Titanic Question

profilenguyenphohue00
Assignment7.pdf

Assignment 7: Titanic Survival Prediction

This assignment is for 80 points, four times the normal assignment weight. The goal of the project is to

predict what type of persons were more likely to survive? The features available are Name, Age, Gender,

Fare Class, etc. Data dictionary is provided in the appendix. Data is partitioned into (1) ProjectTrain.csv,

and (2) ProjectTest.csv. Use Train data to develop the model and report performance results on the Test

dataset.

1) Develop Logistic Repression, LDA, QDA and KNN based survival prediction models using Pclass,

Sex, Age, SibSp, Parch, and Embarked as predictor variables. Note that some of these variables may

need to be case of categorical (factors in R). Also, Age has lot of missing values. The missing values

may need to be imputed (e.g., mean) for using this variable. Try few values of k in KNN to

determine suitable value for K. Compare and interpret True Positive (TP) and False Positive (FP) of

the different models using test data. 40 Points

2) “Cabin” has sparse data content. One approach to handle the missing data is to have a special value

“Not Available” for all the missing values. For the Logistic Regression model, evaluate performance

improvement with and without including the cabin feature using test data. 10 Points

3) Like linear regression, Logistic regression (LR) has the advantage of interpretability. Research the

concepts of “Unadjusted Odds Ratio” and “Adjusted Odds Ratio”. Determine the adjusted odds ratio

for Sex, Pclass, and Embarked using LR. Interpret the results. 10 Points

4) The default threshold to classify an entity to a class is 0.5. For the LR models, vary the threshold to

0.8, 0.5, and 0.2. Which threshold value do you think is appropriate for survival prediction? Why?

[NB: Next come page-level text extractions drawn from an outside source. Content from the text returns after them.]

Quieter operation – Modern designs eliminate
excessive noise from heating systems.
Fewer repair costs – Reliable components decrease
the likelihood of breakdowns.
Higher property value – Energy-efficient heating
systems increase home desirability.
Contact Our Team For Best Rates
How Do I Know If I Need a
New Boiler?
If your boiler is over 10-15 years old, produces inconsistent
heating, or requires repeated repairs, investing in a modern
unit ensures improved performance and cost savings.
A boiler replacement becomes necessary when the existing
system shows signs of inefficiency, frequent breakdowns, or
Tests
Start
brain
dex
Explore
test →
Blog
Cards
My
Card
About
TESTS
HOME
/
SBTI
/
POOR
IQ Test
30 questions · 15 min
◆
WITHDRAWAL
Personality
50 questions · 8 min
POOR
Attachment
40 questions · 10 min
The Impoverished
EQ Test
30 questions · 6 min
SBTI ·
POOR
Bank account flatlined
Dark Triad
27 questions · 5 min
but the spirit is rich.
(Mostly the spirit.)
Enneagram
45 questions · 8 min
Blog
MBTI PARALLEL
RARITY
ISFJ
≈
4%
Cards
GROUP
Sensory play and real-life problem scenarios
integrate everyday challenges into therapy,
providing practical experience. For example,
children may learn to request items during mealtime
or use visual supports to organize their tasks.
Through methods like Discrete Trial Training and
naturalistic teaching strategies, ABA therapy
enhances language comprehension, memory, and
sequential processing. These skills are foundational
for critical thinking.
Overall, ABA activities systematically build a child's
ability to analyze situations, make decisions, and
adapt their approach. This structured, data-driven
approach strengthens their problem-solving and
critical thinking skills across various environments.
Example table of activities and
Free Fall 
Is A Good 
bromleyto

Justify your answer with respect to misclassification rate on test data 10 Points

5) Develop ROC plot for the LDA model. 5 Points

6) What features do you think are important to make the prediction? Why? Evaluate the KNN model

performance by including just the important features 5 Points

In the report, include text of the R code.

Submit through link: eCampus -> Assignment 7

Deadline: March 18, 11:55 PM

Data Dictionary

Variable Notes

pclass: A proxy for socio-economic status (SES)

1st = Upper

2nd = Middle

3rd = Lower

Age: Age is fractional if less than 1. If the age is estimated, is it in the form of xx.5

sibsp: The dataset defines family relations in this way...

Sibling = brother, sister, stepbrother, stepsister

Spouse = husband, wife (mistresses and fiancés were ignored)

parch: The dataset defines family relations in this way...

Parent = mother, father

Child = daughter, son, stepdaughter, stepson

Some children travelled only with a nanny, therefore parch=0 for them.